• **Task directions**
Only the lines from the one bearing "Segment every instance" through the end of the listing belong in your response, restated word for word and without pictures.

*** Opening Data records ***

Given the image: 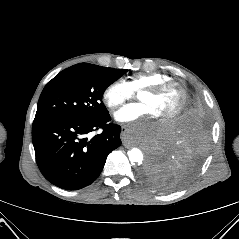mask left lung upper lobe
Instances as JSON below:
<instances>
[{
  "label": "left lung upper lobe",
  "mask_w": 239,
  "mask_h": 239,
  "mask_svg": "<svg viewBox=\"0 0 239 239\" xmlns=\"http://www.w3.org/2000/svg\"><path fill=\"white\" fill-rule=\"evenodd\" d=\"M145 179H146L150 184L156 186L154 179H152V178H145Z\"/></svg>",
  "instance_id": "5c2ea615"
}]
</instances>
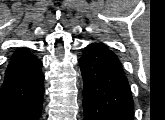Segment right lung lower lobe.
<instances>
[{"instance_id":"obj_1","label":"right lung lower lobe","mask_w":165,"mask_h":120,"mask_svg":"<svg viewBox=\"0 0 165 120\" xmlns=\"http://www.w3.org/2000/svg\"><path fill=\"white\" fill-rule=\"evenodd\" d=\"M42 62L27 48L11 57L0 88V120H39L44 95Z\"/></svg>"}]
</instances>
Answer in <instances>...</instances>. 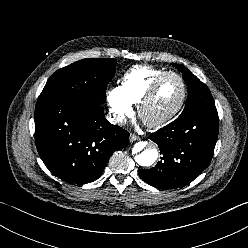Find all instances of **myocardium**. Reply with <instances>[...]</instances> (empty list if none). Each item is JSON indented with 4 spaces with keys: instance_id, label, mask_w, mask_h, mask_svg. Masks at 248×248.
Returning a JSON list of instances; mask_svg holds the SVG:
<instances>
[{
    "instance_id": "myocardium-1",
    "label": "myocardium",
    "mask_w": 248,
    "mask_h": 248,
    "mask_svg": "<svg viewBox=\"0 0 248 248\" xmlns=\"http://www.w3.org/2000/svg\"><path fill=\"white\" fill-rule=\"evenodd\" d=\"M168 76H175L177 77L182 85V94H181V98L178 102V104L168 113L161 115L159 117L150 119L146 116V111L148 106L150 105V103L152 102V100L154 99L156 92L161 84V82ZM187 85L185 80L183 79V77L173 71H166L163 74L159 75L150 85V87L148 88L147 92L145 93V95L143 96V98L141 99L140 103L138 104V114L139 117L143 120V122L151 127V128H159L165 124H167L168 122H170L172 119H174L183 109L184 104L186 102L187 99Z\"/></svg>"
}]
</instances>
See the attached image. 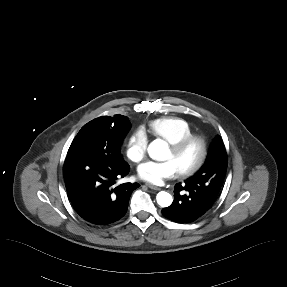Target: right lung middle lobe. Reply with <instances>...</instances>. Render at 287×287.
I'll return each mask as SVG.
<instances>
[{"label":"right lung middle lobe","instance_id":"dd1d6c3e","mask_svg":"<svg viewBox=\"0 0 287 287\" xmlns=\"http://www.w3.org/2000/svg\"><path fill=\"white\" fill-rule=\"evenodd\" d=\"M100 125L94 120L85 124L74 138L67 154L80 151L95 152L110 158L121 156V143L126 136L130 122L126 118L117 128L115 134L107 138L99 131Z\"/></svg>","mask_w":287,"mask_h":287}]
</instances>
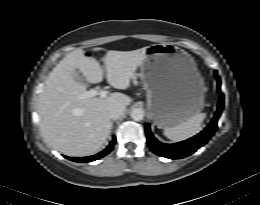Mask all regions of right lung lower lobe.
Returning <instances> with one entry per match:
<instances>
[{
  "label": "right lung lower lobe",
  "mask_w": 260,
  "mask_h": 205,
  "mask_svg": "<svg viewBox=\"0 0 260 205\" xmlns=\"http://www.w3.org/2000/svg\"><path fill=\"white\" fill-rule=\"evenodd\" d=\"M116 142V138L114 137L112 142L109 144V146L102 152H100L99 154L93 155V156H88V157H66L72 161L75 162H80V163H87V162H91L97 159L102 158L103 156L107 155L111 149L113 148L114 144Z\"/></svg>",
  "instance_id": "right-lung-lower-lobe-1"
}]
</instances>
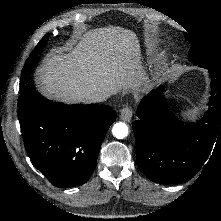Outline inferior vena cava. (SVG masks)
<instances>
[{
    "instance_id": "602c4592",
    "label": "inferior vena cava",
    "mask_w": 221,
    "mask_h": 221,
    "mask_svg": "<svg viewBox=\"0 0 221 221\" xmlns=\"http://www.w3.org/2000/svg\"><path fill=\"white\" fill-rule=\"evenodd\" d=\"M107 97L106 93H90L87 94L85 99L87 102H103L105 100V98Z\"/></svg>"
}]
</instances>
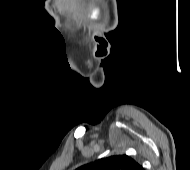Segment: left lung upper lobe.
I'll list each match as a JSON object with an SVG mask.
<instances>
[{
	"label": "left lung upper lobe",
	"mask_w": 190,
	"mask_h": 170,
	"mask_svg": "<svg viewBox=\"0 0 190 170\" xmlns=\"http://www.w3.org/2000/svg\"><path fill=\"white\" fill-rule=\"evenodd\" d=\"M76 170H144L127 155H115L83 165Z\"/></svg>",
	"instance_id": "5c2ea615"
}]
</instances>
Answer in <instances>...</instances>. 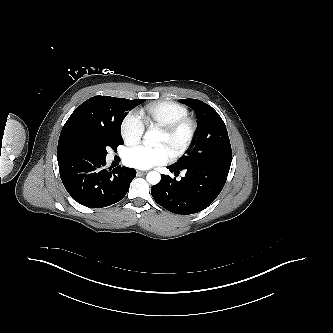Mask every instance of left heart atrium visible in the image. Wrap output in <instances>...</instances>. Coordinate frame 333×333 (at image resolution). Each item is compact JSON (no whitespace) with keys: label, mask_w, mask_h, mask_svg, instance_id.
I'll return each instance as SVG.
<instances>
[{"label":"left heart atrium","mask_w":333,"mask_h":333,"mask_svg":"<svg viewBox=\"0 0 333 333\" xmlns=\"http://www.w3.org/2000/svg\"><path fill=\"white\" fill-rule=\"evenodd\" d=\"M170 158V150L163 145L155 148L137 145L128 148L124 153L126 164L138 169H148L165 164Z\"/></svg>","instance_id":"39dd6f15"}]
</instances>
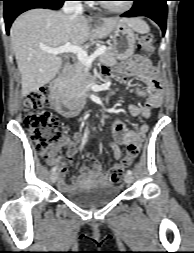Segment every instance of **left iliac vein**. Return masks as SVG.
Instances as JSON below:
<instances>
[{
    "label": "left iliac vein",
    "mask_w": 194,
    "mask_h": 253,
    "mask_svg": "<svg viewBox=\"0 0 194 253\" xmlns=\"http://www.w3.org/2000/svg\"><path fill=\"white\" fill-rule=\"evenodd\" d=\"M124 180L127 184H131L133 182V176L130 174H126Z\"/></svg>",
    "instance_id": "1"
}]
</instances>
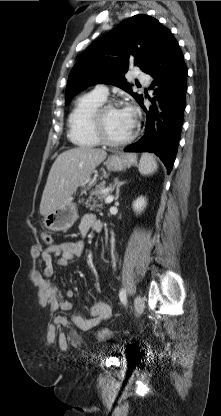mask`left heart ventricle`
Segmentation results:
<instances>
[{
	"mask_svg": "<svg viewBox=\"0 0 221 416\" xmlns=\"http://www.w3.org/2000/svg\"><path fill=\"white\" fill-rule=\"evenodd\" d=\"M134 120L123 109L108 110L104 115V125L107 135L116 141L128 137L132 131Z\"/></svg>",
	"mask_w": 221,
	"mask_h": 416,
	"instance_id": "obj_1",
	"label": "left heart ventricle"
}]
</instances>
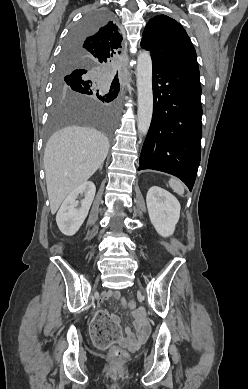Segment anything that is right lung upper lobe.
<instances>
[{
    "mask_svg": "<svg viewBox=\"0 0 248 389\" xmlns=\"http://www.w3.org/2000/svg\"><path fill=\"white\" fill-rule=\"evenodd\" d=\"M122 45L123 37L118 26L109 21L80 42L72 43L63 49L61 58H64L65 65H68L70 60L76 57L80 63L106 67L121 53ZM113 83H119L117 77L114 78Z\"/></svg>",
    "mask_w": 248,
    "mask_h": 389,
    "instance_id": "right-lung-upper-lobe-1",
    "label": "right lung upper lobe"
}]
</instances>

*** Closing Data records ***

• **Exercise answer**
Segment every instance of **left iliac vein**. Return masks as SVG.
Instances as JSON below:
<instances>
[{
    "label": "left iliac vein",
    "mask_w": 194,
    "mask_h": 253,
    "mask_svg": "<svg viewBox=\"0 0 194 253\" xmlns=\"http://www.w3.org/2000/svg\"><path fill=\"white\" fill-rule=\"evenodd\" d=\"M124 180L127 184H131L133 182V176L130 174H126Z\"/></svg>",
    "instance_id": "1"
}]
</instances>
mask`left heart ventricle`
Segmentation results:
<instances>
[{
	"mask_svg": "<svg viewBox=\"0 0 221 416\" xmlns=\"http://www.w3.org/2000/svg\"><path fill=\"white\" fill-rule=\"evenodd\" d=\"M134 120L123 109L108 110L104 115V125L107 135L116 141L128 137L132 131Z\"/></svg>",
	"mask_w": 221,
	"mask_h": 416,
	"instance_id": "obj_1",
	"label": "left heart ventricle"
}]
</instances>
Segment anything that is right lung upper lobe.
<instances>
[{
    "mask_svg": "<svg viewBox=\"0 0 248 389\" xmlns=\"http://www.w3.org/2000/svg\"><path fill=\"white\" fill-rule=\"evenodd\" d=\"M122 45L123 37L118 26L109 21L80 42L72 43L63 49L61 58H64L65 65H68L70 60L76 57L80 63L106 67L121 53ZM113 83H119L117 77L114 78Z\"/></svg>",
    "mask_w": 248,
    "mask_h": 389,
    "instance_id": "right-lung-upper-lobe-1",
    "label": "right lung upper lobe"
}]
</instances>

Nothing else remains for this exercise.